Not so is it with virtuous habits. The motives and rewards of virtue lie remote from the realms of sense, in the regions of the unseen and the eternal, and ere it can discern them, the

mind must forcibly abstract itself from the obtrusive claims of visible and tangible objects. We may, indeed, passively admire virtue when brought before us, but to follow her requires an active exertion, a steady and continued effort, and thus true philosophy agrees with true religion, in declaring that the just must "live by faith and not by sight."

The difference between passive impressions and active exertion has also, apart from the consideration of influence upon character, an important bearing upon our happiness. Since repetition weakens passive impressions, those pleasures which consist entirely in their excitement must necessarily be the shortest lived. A perpetually stronger stimulus will be required to produce the same amount of enjoyment, till the power of enjoyment is itself worn out, and leaves nothing but the craving for excitement which can no longer be satisfied. It is scarcely possible to imagine a more deplorable state, unless it be that of the person forced to endure its evil effects in another, -doomed, as Madame de Maintenon expressed it, to the intolerable weariness of striving to amuse one who is no longer capable of being amused.

The pleasures arising from active pursuits, on the contrary, last as long as the power of exertion. This holds good even of bodily activity. Many a man of seventy enjoys the pleasures of the chase with the eagerness of a boy, whilst the mere sensualist of the same age is dead to every excitement. Still truer is it of those pursuits which call into activity the higher powers of the mind, and which, from their very nature, are inexhaustible, holding forth new and ever new treasures to excite and reward our labors. Even when our energies fail us for the pursuit, and the lamp of life burns low and dim, the spirit yet retains its freshness, and only folds its wings as it sinks towards its earthly grave, that it may spread them for a bolder and higher flight in the regions beyond.
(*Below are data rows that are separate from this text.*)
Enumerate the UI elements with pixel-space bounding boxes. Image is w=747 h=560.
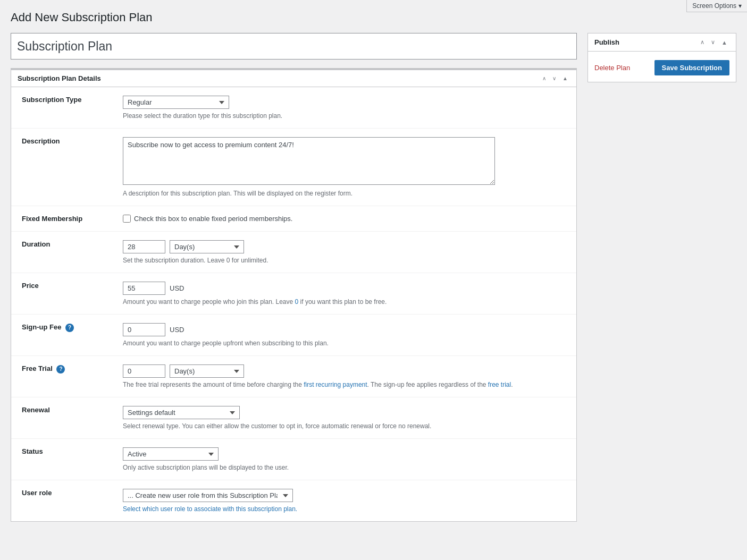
free-trial-input[interactable] <box>123 364 165 378</box>
duration-unit-select[interactable]: Day(s) Week(s) Month(s) Year(s) <box>170 240 244 253</box>
duration-row: Duration Day(s) Week(s) Month(s) Year(s) <box>11 232 576 273</box>
free-trial-label: Free Trial ? <box>11 356 117 397</box>
description-cell: Subscribe now to get access to premium c… <box>117 129 576 206</box>
fixed-membership-cell: Check this box to enable fixed period me… <box>117 206 576 232</box>
status-label: Status <box>11 439 117 480</box>
publish-controls: ∧ ∨ ▲ <box>698 38 729 47</box>
renewal-label: Renewal <box>11 397 117 439</box>
fixed-membership-row: Fixed Membership Check this box to enabl… <box>11 206 576 232</box>
price-label: Price <box>11 273 117 315</box>
main-column: Subscription Plan Details ∧ ∨ ▲ Subscrip… <box>11 33 577 522</box>
first-recurring-link[interactable]: first recurring payment <box>304 381 367 388</box>
signup-fee-row: Sign-up Fee ? USD Amount you want to cha… <box>11 315 576 356</box>
publish-up-button[interactable]: ∧ <box>698 38 707 47</box>
user-role-select[interactable]: ... Create new user role from this Subsc… <box>123 489 293 502</box>
renewal-hint: Select renewal type. You can either allo… <box>123 422 566 430</box>
screen-options-button[interactable]: Screen Options ▾ <box>686 0 747 12</box>
signup-fee-help-icon[interactable]: ? <box>65 324 74 332</box>
subscription-plan-details-metabox: Subscription Plan Details ∧ ∨ ▲ Subscrip… <box>11 68 577 522</box>
subscription-type-label: Subscription Type <box>11 87 117 129</box>
form-table: Subscription Type Regular One-time Lifet… <box>11 87 576 521</box>
duration-hint: Set the subscription duration. Leave 0 f… <box>123 257 566 264</box>
metabox-controls: ∧ ∨ ▲ <box>540 74 570 82</box>
description-hint: A description for this subscription plan… <box>123 190 566 197</box>
metabox-up-button[interactable]: ∧ <box>540 74 548 82</box>
free-trial-label-text: Free Trial <box>22 364 53 372</box>
subscription-type-cell: Regular One-time Lifetime Please select … <box>117 87 576 129</box>
signup-fee-input[interactable] <box>123 323 165 336</box>
plan-title-input[interactable] <box>11 33 577 60</box>
free-trial-help-icon[interactable]: ? <box>56 365 65 374</box>
metabox-title: Subscription Plan Details <box>18 74 101 82</box>
sidebar-column: Publish ∧ ∨ ▲ Delete Plan Save Subscript… <box>587 33 736 82</box>
user-role-label: User role <box>11 480 117 522</box>
screen-options-caret-icon: ▾ <box>738 2 742 10</box>
free-trial-row: Free Trial ? Day(s) Week(s) Month(s) <box>11 356 576 397</box>
fixed-membership-checkbox-label[interactable]: Check this box to enable fixed period me… <box>123 215 566 223</box>
price-cell: USD Amount you want to charge people who… <box>117 273 576 315</box>
user-role-hint: Select which user role to associate with… <box>123 505 566 513</box>
duration-input[interactable] <box>123 240 165 253</box>
duration-label: Duration <box>11 232 117 273</box>
metabox-collapse-button[interactable]: ▲ <box>560 74 570 82</box>
user-role-hint-link[interactable]: Select which user role to associate with… <box>123 505 297 513</box>
price-hint-post: if you want this plan to be free. <box>298 298 387 306</box>
free-trial-unit-select[interactable]: Day(s) Week(s) Month(s) Year(s) <box>170 364 244 378</box>
fixed-membership-checkbox-text: Check this box to enable fixed period me… <box>134 215 292 223</box>
price-input[interactable] <box>123 282 165 295</box>
publish-down-button[interactable]: ∨ <box>709 38 717 47</box>
status-row: Status Active Inactive Only active subsc… <box>11 439 576 480</box>
signup-fee-hint: Amount you want to charge people upfront… <box>123 340 566 347</box>
subscription-type-hint: Please select the duration type for this… <box>123 112 566 120</box>
metabox-header: Subscription Plan Details ∧ ∨ ▲ <box>11 70 576 87</box>
save-subscription-button[interactable]: Save Subscription <box>654 60 729 75</box>
fixed-membership-label: Fixed Membership <box>11 206 117 232</box>
free-trial-link[interactable]: free trial <box>488 381 511 388</box>
price-group: USD <box>123 282 566 295</box>
price-row: Price USD Amount you want to charge peop… <box>11 273 576 315</box>
free-trial-cell: Day(s) Week(s) Month(s) Year(s) The free… <box>117 356 576 397</box>
renewal-select[interactable]: Settings default Allow customer to opt i… <box>123 406 240 419</box>
price-currency: USD <box>170 284 184 292</box>
signup-fee-currency: USD <box>170 326 184 334</box>
subscription-type-row: Subscription Type Regular One-time Lifet… <box>11 87 576 129</box>
free-trial-group: Day(s) Week(s) Month(s) Year(s) <box>123 364 566 378</box>
publish-title: Publish <box>594 38 619 46</box>
delete-plan-link[interactable]: Delete Plan <box>594 64 630 72</box>
subscription-type-select[interactable]: Regular One-time Lifetime <box>123 96 229 109</box>
metabox-body: Subscription Type Regular One-time Lifet… <box>11 87 576 521</box>
status-cell: Active Inactive Only active subscription… <box>117 439 576 480</box>
signup-fee-cell: USD Amount you want to charge people upf… <box>117 315 576 356</box>
description-row: Description Subscribe now to get access … <box>11 129 576 206</box>
status-select[interactable]: Active Inactive <box>123 447 219 461</box>
page-title: Add New Subscription Plan <box>11 11 736 24</box>
status-hint: Only active subscription plans will be d… <box>123 464 566 471</box>
publish-collapse-button[interactable]: ▲ <box>719 38 729 47</box>
signup-fee-label: Sign-up Fee ? <box>11 315 117 356</box>
free-trial-hint: The free trial represents the amount of … <box>123 381 566 388</box>
metabox-down-button[interactable]: ∨ <box>550 74 558 82</box>
screen-options-label: Screen Options <box>692 2 736 10</box>
description-label: Description <box>11 129 117 206</box>
duration-cell: Day(s) Week(s) Month(s) Year(s) Set the … <box>117 232 576 273</box>
renewal-cell: Settings default Allow customer to opt i… <box>117 397 576 439</box>
publish-actions: Delete Plan Save Subscription <box>594 58 729 75</box>
publish-box: Publish ∧ ∨ ▲ Delete Plan Save Subscript… <box>587 33 736 82</box>
signup-fee-label-text: Sign-up Fee <box>22 323 61 331</box>
price-hint-pre: Amount you want to charge people who joi… <box>123 298 295 306</box>
renewal-row: Renewal Settings default Allow customer … <box>11 397 576 439</box>
price-hint: Amount you want to charge people who joi… <box>123 298 566 306</box>
user-role-cell: ... Create new user role from this Subsc… <box>117 480 576 522</box>
fixed-membership-checkbox[interactable] <box>123 215 131 223</box>
signup-fee-group: USD <box>123 323 566 336</box>
publish-header: Publish ∧ ∨ ▲ <box>588 33 736 52</box>
user-role-row: User role ... Create new user role from … <box>11 480 576 522</box>
duration-group: Day(s) Week(s) Month(s) Year(s) <box>123 240 566 253</box>
description-textarea[interactable]: Subscribe now to get access to premium c… <box>123 137 495 185</box>
publish-body: Delete Plan Save Subscription <box>588 52 736 82</box>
Finally, it must never be forgotten that, whether consciously for good, or unconsciously for evil, the influence of habit is incessantly at work. Every day in which we neglect to make it minister to our improvement, ministers to our deterioration.

We cannot lessen its power, though we may bend it to our will, like the torrent which rushes past our dwelling, whose eternal flow of waters we cannot arrest, although we can so direct it as to make it the most efficient and indefatigable of ser

vants.

CHAPTER III.

METHOD.

ONE of the first and most important objects for which we require the power of habit, is the attainment of method. By method, we do not mean simply methodical habits in this or that particular, but the spirit of system pervading the mind, and regulating the whole of life, on a deliberate and well-ordered plan. This is the very foundation of self-education. When we begin to reflect on our own nature and faculties, on the purposes for which they are given in this world, and the indications they afford of the nature of a future existence, we are led to feel the necessity of systematic training to fit us for the fulfilment of our appointed task. The unity of purpose which connects the different phases of life, when life is viewed at once as a course of present duty and a school for a future and higher sphere of existence, presses upon us the necessity of method, to carry the same unity into our own aims and endeavors, and to make all the various circumstances and actions of life combine towards the attainment of its one great end, the fulfilment of God's purposes in our existence.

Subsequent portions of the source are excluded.